## Activity
Take from the data every line in which the word "People" is found.
START Records supplied
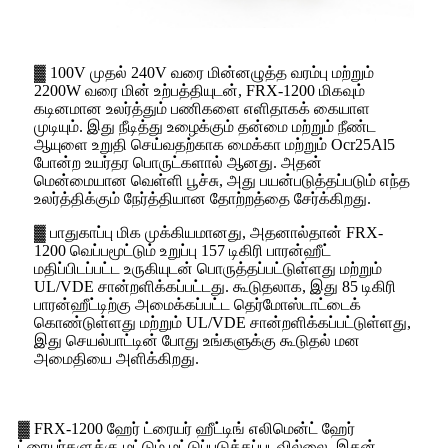
▓ 100V முதல் 240V வரை மின்னழுத்த வரம்பு மற்றும்
2200W வரை மின் உற்பத்தியுடன், FRX-1200 மிகவும்
கடினமான உலர்த்தும் பணிகளை எளிதாகக் கையாள
முடியும். இது நீடித்து உழைக்கும் தன்மை மற்றும் நீண்ட
ஆயுளை உறுதி செய்வதற்காக மைக்கா மற்றும் Ocr25Al5
போன்ற உயர்தர பொருட்களால் ஆனது. அதன்
மென்மையான வெள்ளி பூச்சு, அது பயன்படுத்தப்படும் எந்த
உலர்த்திக்கும் நேர்த்தியான தோற்றத்தை சேர்க்கிறது.
▓ பாதுகாப்பு மிக முக்கியமானது, அதனால்தான் FRX-
1200 வெப்பமூட்டும் உறுப்பு 157 டிகிரி பாரன்ஹீட்
மதிப்பிடப்பட்ட உருகியுடன் பொருத்தப்பட்டுள்ளது மற்றும்
UL/VDE சான்றளிக்கப்பட்டது. கூடுதலாக, இது 85 டிகிரி
பாரன்ஹீட்டிற்கு அமைக்கப்பட்ட தெர்மோஸ்டாட்டைக்
கொண்டுள்ளது மற்றும் UL/VDE சான்றளிக்கப்பட்டுள்ளது,
இது செயல்பாட்டின் போது உங்களுக்கு கூடுதல் மன
அமைதியை அளிக்கிறது.
▓ FRX-1200 ஹேர் ட்ரையர் ஹீட்டிங் எலிமென்ட் ஹேர்
ட்ரையர்களுக்கு மட்டும் மட்டுப்படுத்தப்படவில்லை. இதன்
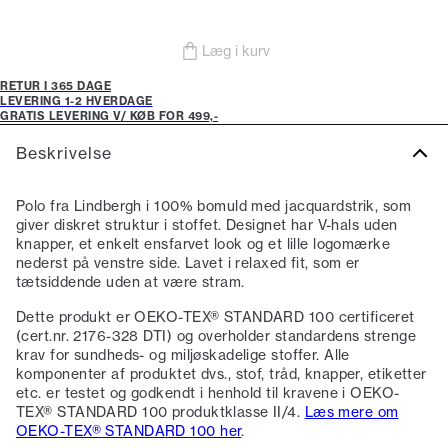
Læg i kurv
RETUR I 365 DAGE
LEVERING 1-2 HVERDAGE
GRATIS LEVERING V/ KØB FOR 499,-
Beskrivelse
Polo fra Lindbergh i 100% bomuld med jacquardstrik, som
giver diskret struktur i stoffet. Designet har V-hals uden
knapper, et enkelt ensfarvet look og et lille logomærke
nederst på venstre side. Lavet i relaxed fit, som er
tætsiddende uden at være stram.
Dette produkt er OEKO-TEX® STANDARD 100 certificeret
(cert.nr. 2176-328 DTI) og overholder standardens strenge
krav for sundheds- og miljøskadelige stoffer. Alle
komponenter af produktet dvs., stof, tråd, knapper, etiketter
etc. er testet og godkendt i henhold til kravene i OEKO-
TEX® STANDARD 100 produktklasse II/4.
Læs mere om
OEKO-TEX® STANDARD 100 her
.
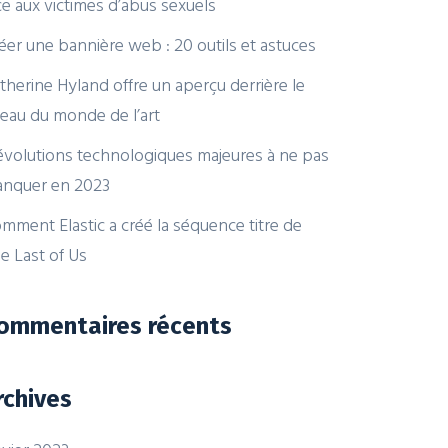
ce aux victimes d’abus sexuels
éer une bannière web : 20 outils et astuces
therine Hyland offre un aperçu derrière le
deau du monde de l’art
évolutions technologiques majeures à ne pas
nquer en 2023
mment Elastic a créé la séquence titre de
e Last of Us
ommentaires récents
rchives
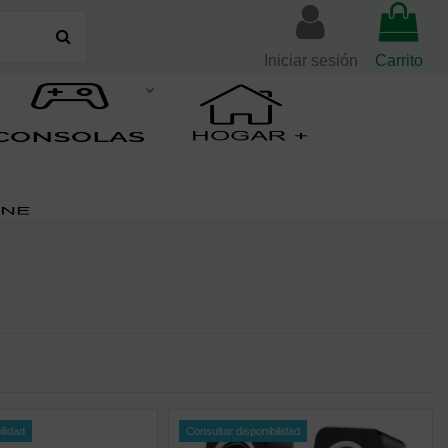
Iniciar sesión
Carrito
ilidad
Consultar disponibilidad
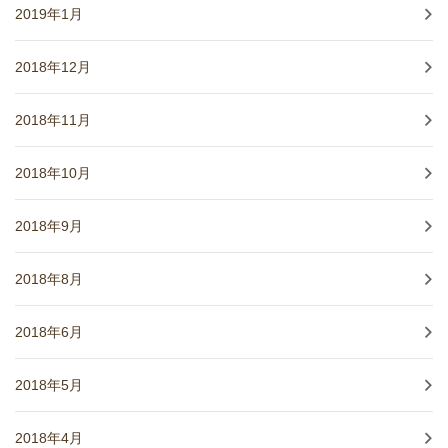
2019年1月
2018年12月
2018年11月
2018年10月
2018年9月
2018年8月
2018年6月
2018年5月
2018年4月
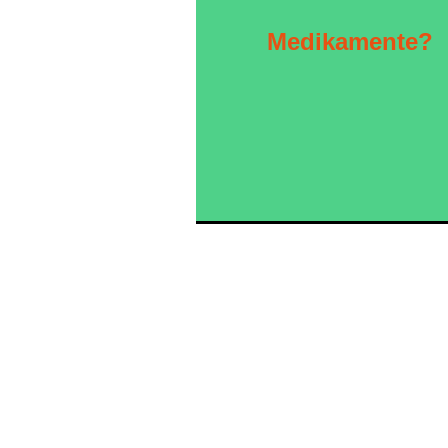
Medikamente?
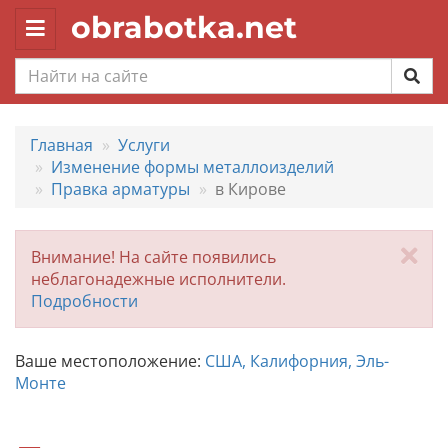
obrabotka.net
Toggle
navigation
Главная
Услуги
Изменение формы металлоизделий
Правка арматуры
в Кирове
За
Внимание! На сайте появились
неблагонадежные исполнители.
Подробности
Ваше местоположение:
США, Калифорния, Эль-
Монте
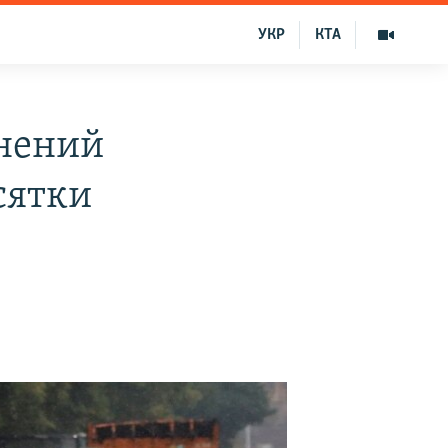
УКР
КТА
днений
сятки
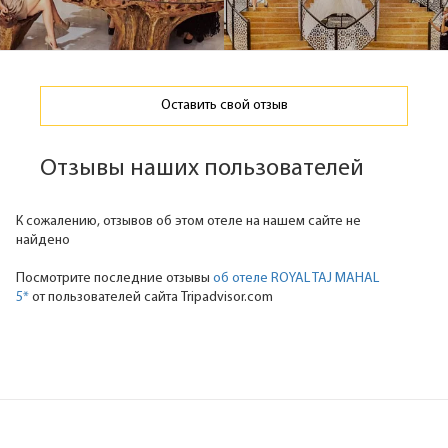
Оставить свой отзыв
Отзывы наших пользователей
К сожалению, отзывов об этом отеле на нашем сайте не
найдено
Посмотрите последние отзывы
об отеле ROYAL TAJ MAHAL
5*
от пользователей сайта Tripadvisor.com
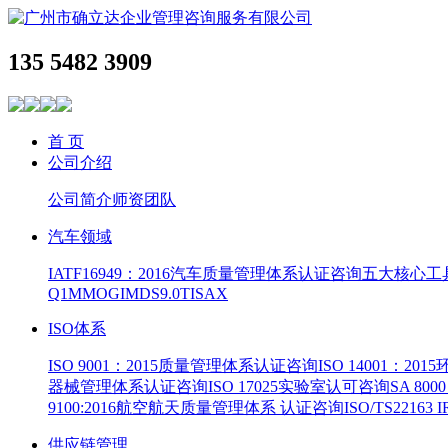
135 5482 3909
首 页
公司介绍
公司简介
师资团队
汽车领域
IATF16949：2016汽车质量管理体系认证咨询
五大核心工
Q1
MMOG
IMDS9.0
TISAX
ISO体系
ISO 9001：2015质量管理体系认证咨询
ISO 14001：2
器械管理体系认证咨询
ISO 17025实验室认可咨询
SA 8
9100:2016航空航天质量管理体系 认证咨询
ISO/TS22163
供应链管理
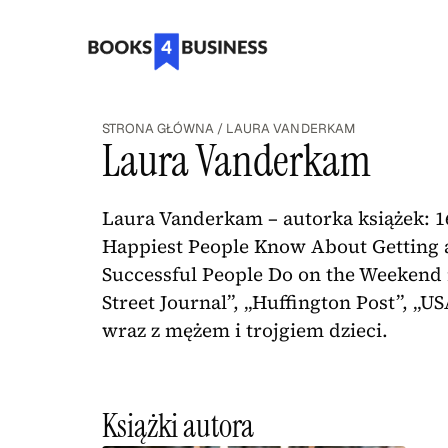
STRONA GŁÓWNA
/
LAURA VANDERKAM
Laura Vanderkam
Laura Vanderkam – autorka książek: 1
Happiest People Know About Getting a
Successful People Do on the Weekend i
Street Journal”, „Huffington Post”, „U
wraz z mężem i trojgiem dzieci.
Książki autora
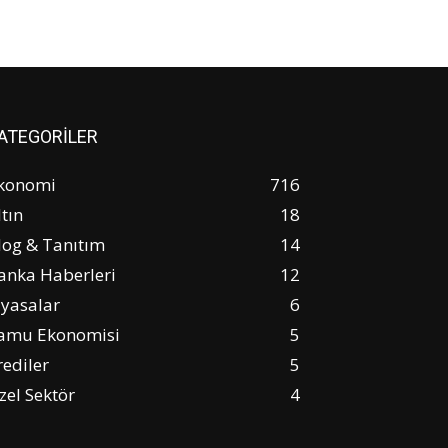
ATEGORİLER
konomi
716
ltın
18
log & Tanıtım
14
anka Haberleri
12
iyasalar
6
amu Ekonomisi
5
rediler
5
zel Sektör
4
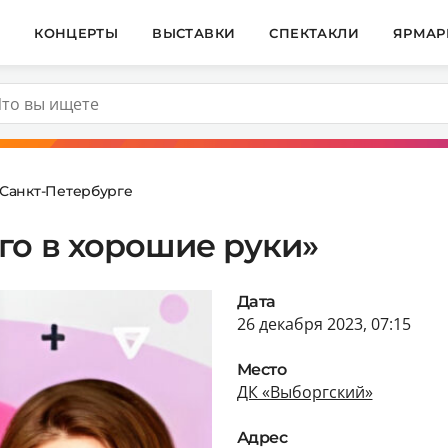
И
КОНЦЕРТЫ
ВЫСТАВКИ
СПЕКТАКЛИ
ЯРМАР
 Санкт-Петербурге
го в хорошие руки»
Дата
26 декабря 2023, 07:15
Место
ДК «Выборгский»
Адрес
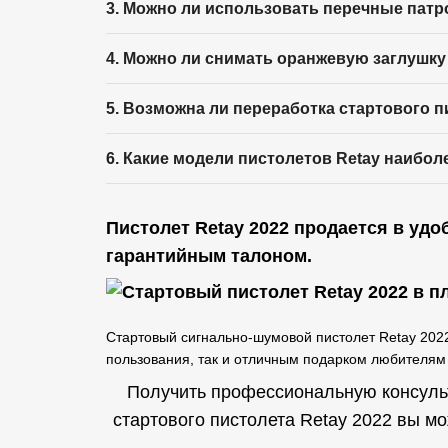
3. Можно ли использовать перечные пат
4. Можно ли снимать оранжевую заглушку
5. Возможна ли переработка стартового п
6. Какие модели пистолетов Retay наибо
Пистолет Retay 2022 продается в удо
гарантийным талоном.
Стартовый сигнально-шумовой пистолет Retay 202
пользования, так и отличным подарком любителям
Получить профессиональную консульт
стартового пистолета Retay 2022 вы м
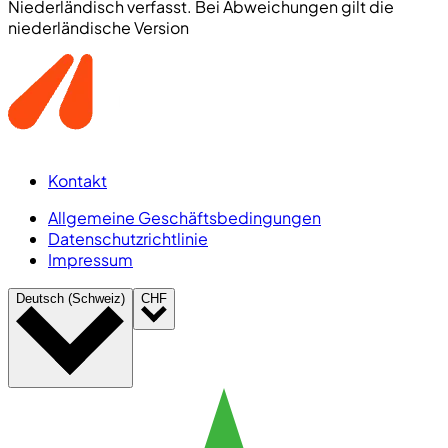
Niederländisch verfasst. Bei Abweichungen gilt die
niederländische Version
Kontakt
Allgemeine Geschäftsbedingungen
Datenschutzrichtlinie
Impressum
Deutsch (Schweiz)
CHF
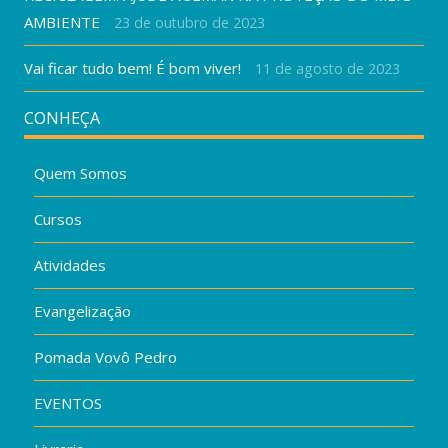
AMBIENTE
23 de outubro de 2023
Vai ficar tudo bem! É bom viver!
11 de agosto de 2023
CONHEÇA
Quem Somos
Cursos
Atividades
Evangelização
Pomada Vovô Pedro
EVENTOS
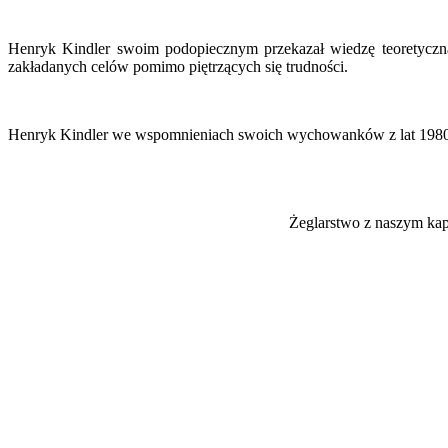
Henryk Kindler swoim podopiecznym przekazał wiedzę teoretyczną, 
zakładanych celów pomimo piętrzących się trudności.
Henryk Kindler we wspomnieniach swoich wychowanków z lat 1980 –
Żeglarstwo z naszym kapi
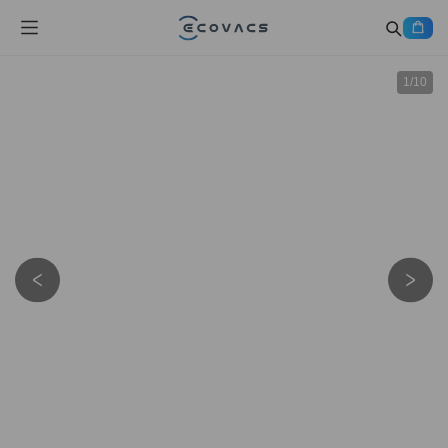
1
/
10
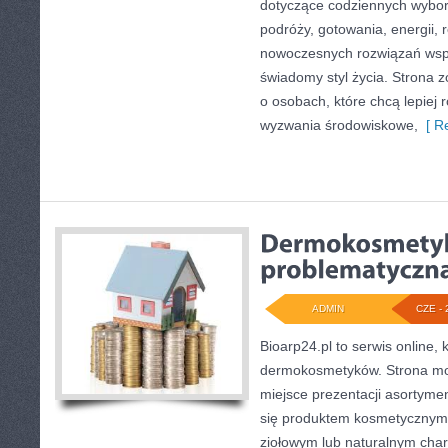
dotyczące codziennych wybo
podróży, gotowania, energii, r
nowoczesnych rozwiązań wspi
świadomy styl życia. Strona 
o osobach, które chcą lepiej
wyzwania środowiskowe,
[ Re
ADMIN
CZE - 
Bioarp24.pl to serwis online, 
dermokosmetyków. Strona mo
miejsce prezentacji asortymen
się produktem kosmetycznym 
ziołowym lub naturalnym chara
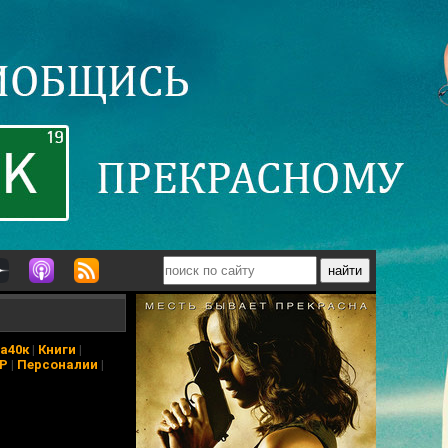
а40к
|
Книги
|
АР
|
Персоналии
|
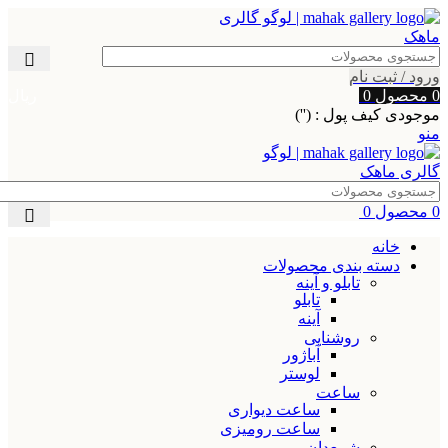
ورود / ثبت نام
0
محصول
0
ریال
موجودی کیف پول : ('')
منو
0
محصول
0
ریال
خانه
دسته بندی محصولات
تابلو و آینه
تابلو
آینه
روشنایی
آباژور
لوستر
ساعت
ساعت دیواری
ساعت رومیزی
شمعدان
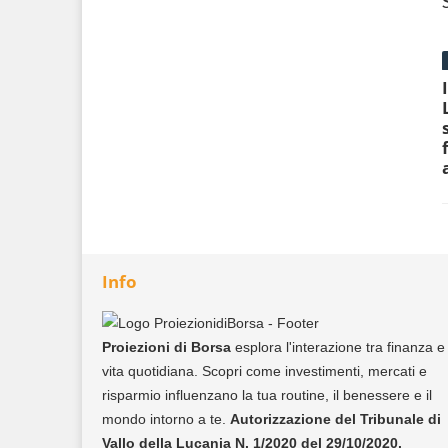
Info
Proiezioni di Borsa
esplora l'interazione tra finanza e
vita quotidiana. Scopri come investimenti, mercati e
risparmio influenzano la tua routine, il benessere e il
mondo intorno a te.
Autorizzazione del Tribunale di
Vallo della Lucania N. 1/2020 del 29/10/2020.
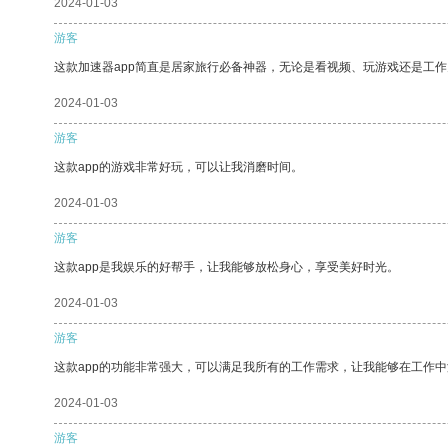
2024-01-03
游客
这款加速器app简直是居家旅行必备神器，无论是看视频、玩游戏还是工
2024-01-03
游客
这款app的游戏非常好玩，可以让我消磨时间。
2024-01-03
游客
这款app是我娱乐的好帮手，让我能够放松身心，享受美好时光。
2024-01-03
游客
这款app的功能非常强大，可以满足我所有的工作需求，让我能够在工作
2024-01-03
游客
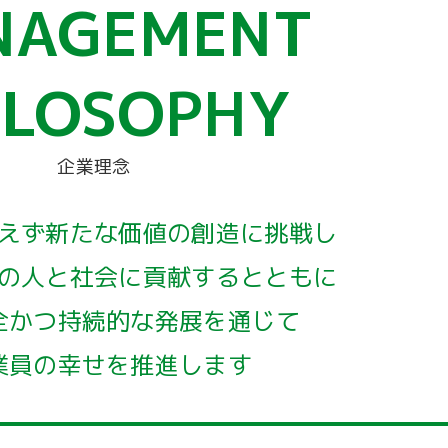
NAGEMENT
ILOSOPHY
企業理念
えず新たな価値の創造に挑戦し
の人と社会に貢献するとともに
全かつ持続的な発展を通じて
業員の幸せを推進します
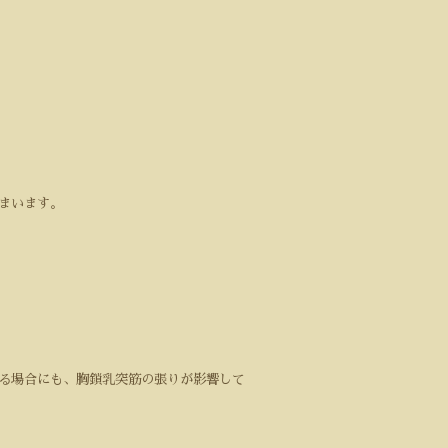
まいます。
る場合にも、胸鎖乳突筋の張りが影響して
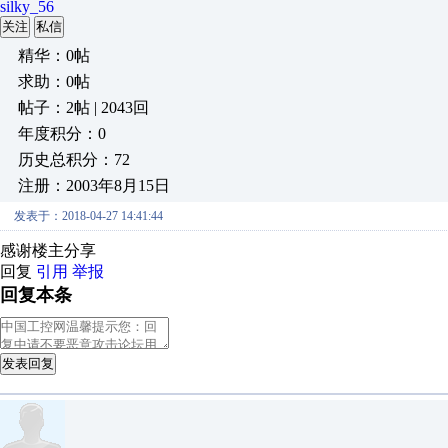
silky_56
关注
私信
精华：0帖
求助：0帖
帖子：2帖 | 2043回
年度积分：0
历史总积分：72
注册：2003年8月15日
发表于：2018-04-27 14:41:44
感谢楼主分享
回复
引用
举报
回复本条
发表回复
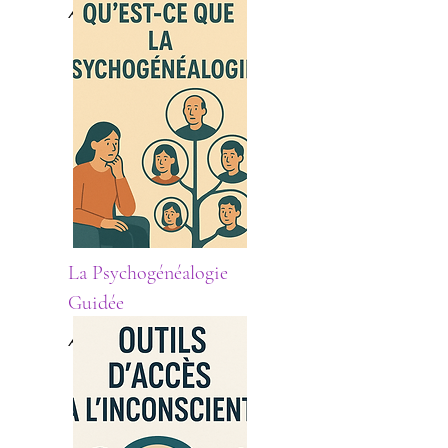
A votre écoute.
La Psychogénéalogie
Guidée
A l'écoute de vos aïeux.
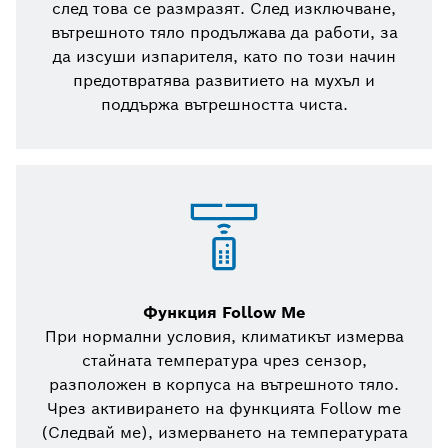
след това се размразят. След изключване,
вътрешното тяло продължава да работи, за
да изсуши изпарителя, като по този начин
предотвратява развитието на мухъл и
поддържа вътрешността чиста.
Функция Follow Me
При нормални условия, климатикът измерва
стайната температура чрез сензор,
разположен в корпуса на вътрешното тяло.
Чрез активирането на функцията Follow me
(Следвай ме), измерването на температурата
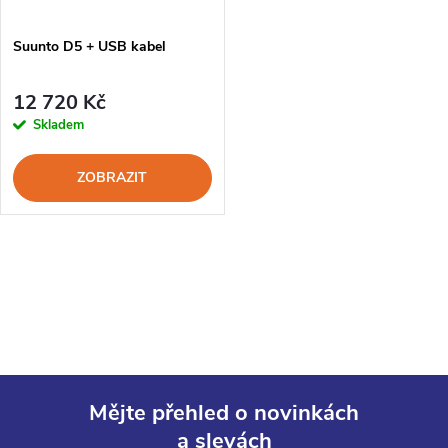
ů
ů
Suunto D5 + USB kabel
12 720 Kč
Skladem
ZOBRAZIT
O
v
l
á
Mějte přehled o novinkách
d
a slevách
END Records supplied
## Your response
Happiest People Know About Getting a
Successful People Do on the Weekend i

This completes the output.